The African/European plate convergence during the Eocene developed a complex tectonic regime, in which both extensional and compressional movements induced the initiation of several large scale trough trending northwest-southeast. The troughs later evolved as sub-basins and were filled by sediments supplied from the south of the Corsiga-Sardinia massif. Due to the progressive development of the foreland system from east to west, the sub-basins were successively deformed and filled by sand-rich turbiditic systems onlapping its margins. The sediment influx was mainly longitudinal from southeast to northwest (Joseph et al., 2000).
The thickness of the sandstones deposits is very variable, ranging from a few hundreds of meters on structural highs to more than one thousand meters in deep sub-basins (Joseph et al., 2000).

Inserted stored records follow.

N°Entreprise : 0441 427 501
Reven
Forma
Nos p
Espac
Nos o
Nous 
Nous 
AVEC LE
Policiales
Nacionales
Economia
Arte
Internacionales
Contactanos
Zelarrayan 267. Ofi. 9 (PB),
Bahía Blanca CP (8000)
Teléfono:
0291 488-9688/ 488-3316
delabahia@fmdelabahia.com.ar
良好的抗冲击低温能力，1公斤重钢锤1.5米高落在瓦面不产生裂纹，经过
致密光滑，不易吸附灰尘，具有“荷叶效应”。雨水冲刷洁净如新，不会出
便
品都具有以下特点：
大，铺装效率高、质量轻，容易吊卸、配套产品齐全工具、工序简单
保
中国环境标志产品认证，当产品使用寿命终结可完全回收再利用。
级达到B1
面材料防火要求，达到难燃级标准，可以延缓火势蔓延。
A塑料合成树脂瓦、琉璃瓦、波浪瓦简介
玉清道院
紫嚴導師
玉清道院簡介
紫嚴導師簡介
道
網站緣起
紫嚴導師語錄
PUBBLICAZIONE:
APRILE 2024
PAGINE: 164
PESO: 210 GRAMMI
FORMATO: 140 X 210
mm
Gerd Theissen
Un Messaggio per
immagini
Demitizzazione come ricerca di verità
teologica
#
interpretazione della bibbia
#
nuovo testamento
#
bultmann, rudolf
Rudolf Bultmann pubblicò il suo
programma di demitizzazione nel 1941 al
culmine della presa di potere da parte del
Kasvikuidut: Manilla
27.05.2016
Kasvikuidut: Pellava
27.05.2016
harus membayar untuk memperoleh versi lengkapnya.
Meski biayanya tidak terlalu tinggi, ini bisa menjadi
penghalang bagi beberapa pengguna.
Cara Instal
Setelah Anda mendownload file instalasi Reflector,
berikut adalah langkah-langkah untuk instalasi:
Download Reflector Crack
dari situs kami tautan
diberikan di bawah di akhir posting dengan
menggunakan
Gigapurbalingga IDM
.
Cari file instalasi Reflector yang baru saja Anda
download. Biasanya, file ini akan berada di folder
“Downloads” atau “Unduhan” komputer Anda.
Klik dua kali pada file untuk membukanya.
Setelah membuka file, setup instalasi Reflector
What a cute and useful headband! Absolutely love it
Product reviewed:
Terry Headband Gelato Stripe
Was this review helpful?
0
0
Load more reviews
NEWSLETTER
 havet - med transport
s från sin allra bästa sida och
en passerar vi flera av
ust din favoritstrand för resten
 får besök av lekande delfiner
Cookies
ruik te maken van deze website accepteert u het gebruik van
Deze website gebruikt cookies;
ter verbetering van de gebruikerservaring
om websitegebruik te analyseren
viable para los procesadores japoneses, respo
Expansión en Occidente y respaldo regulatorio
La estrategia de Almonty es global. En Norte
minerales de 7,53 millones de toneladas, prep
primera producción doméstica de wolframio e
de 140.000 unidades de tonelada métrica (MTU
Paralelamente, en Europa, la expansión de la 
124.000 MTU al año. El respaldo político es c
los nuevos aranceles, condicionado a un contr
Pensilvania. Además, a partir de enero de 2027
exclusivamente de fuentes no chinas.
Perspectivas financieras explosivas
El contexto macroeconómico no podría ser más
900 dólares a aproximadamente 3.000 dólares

Well exposed cliffs located near the town of Annot are known as the Scaffarels or Chambre du Roi outcrops and correspond to the proximal part of Annot sub-basin. This proximal area is very sand-rich and characterized by the development of deeply incised ephemeral channels, filled by pebbly to coarse-grained high density sandy turbidites. The outcrop thicknesses can reach 120 m. At their base, they pinch-out by onlap of the successive sand units onto Blue Marls paleoslope.
The sand units generally present a more or less tabular shape; however, Joseph et al. (2000) in analyzing of photo-panels notes that these tabular sand units contain large incised erosional channels (several meters deep) which truncate previous deposits. The filling of the major erosional channels is composed of massive sand units, which may up to 40 m thick, without obvious diastems. These units are composed of pebbly to very coarse sandstone 1 to 8 m thick, organized in amalgamated beds. Frequently, the base of the beds is strongly erosive, but the amalgamation may be marked only by the existence of thin horizons of granules and small pebbles. The basal part of the beds includes sometimes coarse-grained traction carpets and more frequently decimeter-thick mud pebbles of shale or marls. The middle part of the beds is well-graded and marked by a slight increase in grain size. The upper part of the beds is commonly composed of a coarse to medium-grained sandstone having parallel and convolute laminations. No shale breaks and no heterolithic levels have been found. This facies association is associated to high-density turbidites of ephemeral erosive channels.
More tabular sand beds can occur with thickness commonly lesser than 3m, rarely erosive at the base. Heterolithic levels occur interbedded with tabular sand beds and are composed of an alternation of decimeter-thick layers of marls and silts with thin-bedded low-density turbidites (5 to 40 cm thick). These sand turbidites are fine- to medium-grained, often bioturbated, and display a lot of parallel ripples and convolute laminations. The thickness of individual beds varies rapidly and packages of several beds can disappear in a few tens of meters. This facies association may reach a thickness of a few meters that corresponds to a strong decrease in the sand supply or towards overbank deposits (Joseph et al., 2000).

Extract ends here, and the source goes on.